Abandoned and lost animals see the highest increases in May and August, and one of the causes of this is the breeding of stray cats. The South Korean government has launched a stray cat neutering program called Trap Neuter Release (TNR). TNR is done by safely capturing stray cats, neutering them, and releasing them back to their captive locations. TNR is carried out by the Government to prevent the increase in the population of stray cats.

=== Pet registration system ===
Dog owners in South Korea must register animals in cities, counties, and district offices across the country. The Eup, Myeon, and Do areas, where a person who can act on behalf of an animal registration cannot be designated, are exempt. All dogs older than two months of age are subject to registration. If a pet is lost or abandoned, the animal registration number is used to identify their owner. Owners who do not register their pets can be fined up to . The pet registration system was implemented nationwide in 2014, and the number of registered animals continues to increase, from 2.092 million in 2019 to 2.321 million in 2020. The proportion of registered animals is 33% in Gyeonggi Province, 19% in Seoul, and 6% in Incheon.

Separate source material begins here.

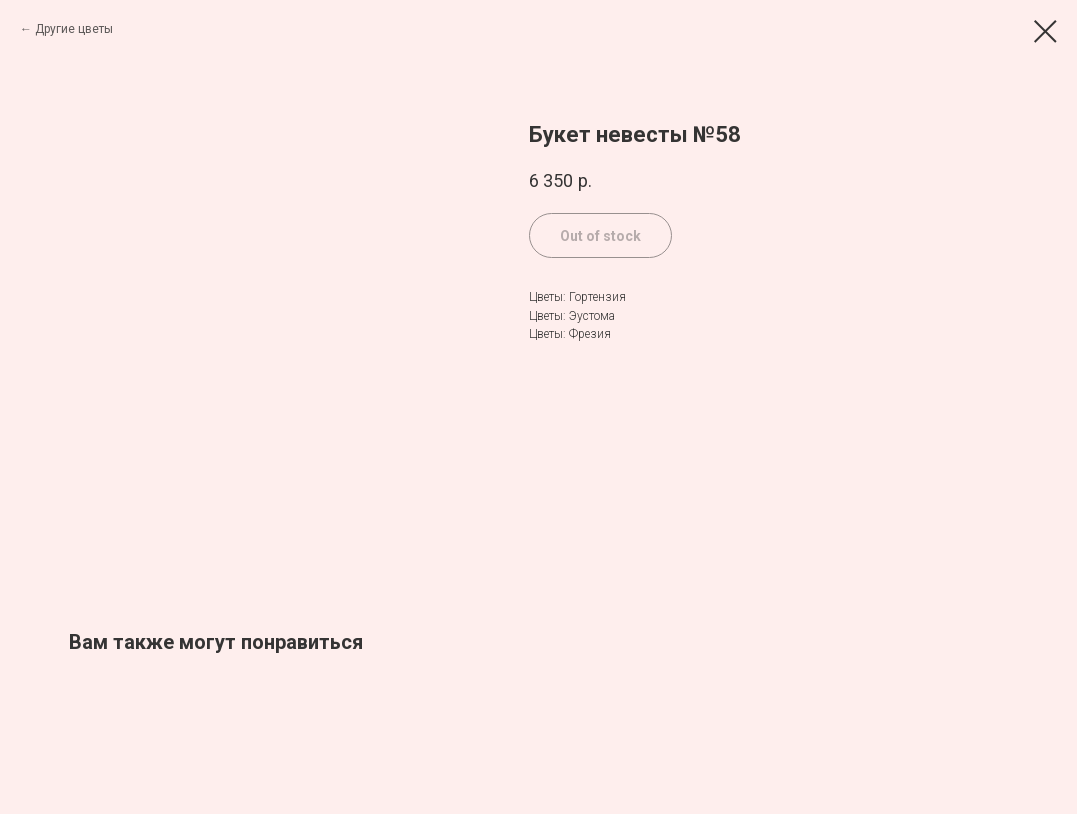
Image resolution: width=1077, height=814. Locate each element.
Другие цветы (74, 29)
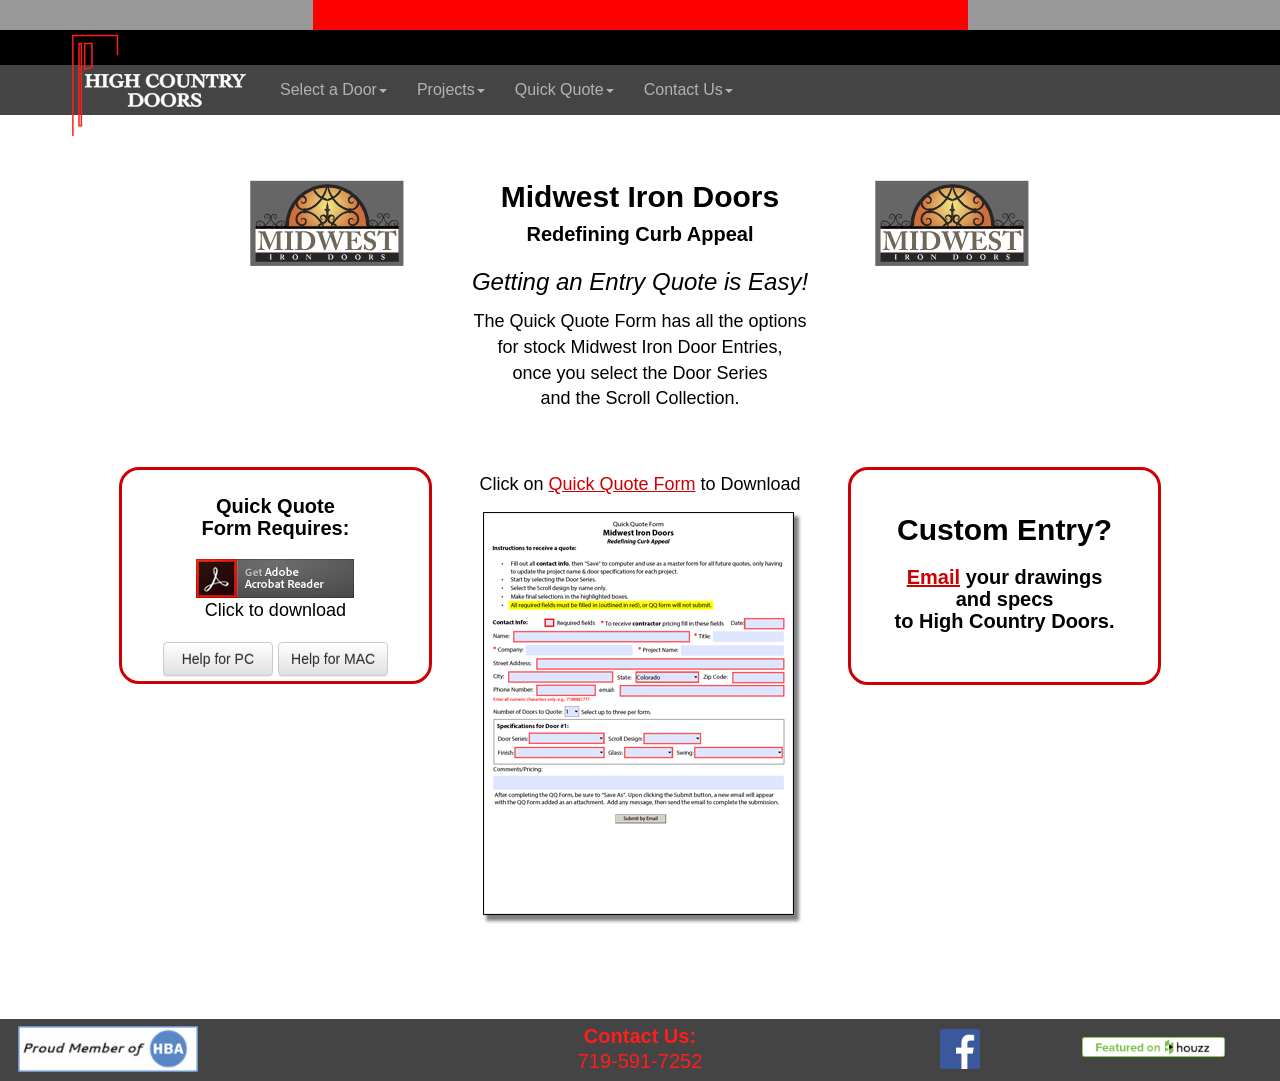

== Dog meat consumption in South Korea ==

A controversial topic in South Korea is Bosintang, a soup made from dog meat. It is not illegal to slaughter and distribute dogs for consumption in South Korea. Opponents of the practice argue all dogs can be pets, but proponents argue that pets and edible dogs can be separated. There is a worldwide controversy over Korea's consumption of dog meat. Opponents of dog meat culture advocate for the protection of animal rights in the country.

On January 9, 2024, the South Korean parliament passed a law prohibiting the breeding and slaughter of dogs for consumption, which will take effect in 2027 following a three-year grace period.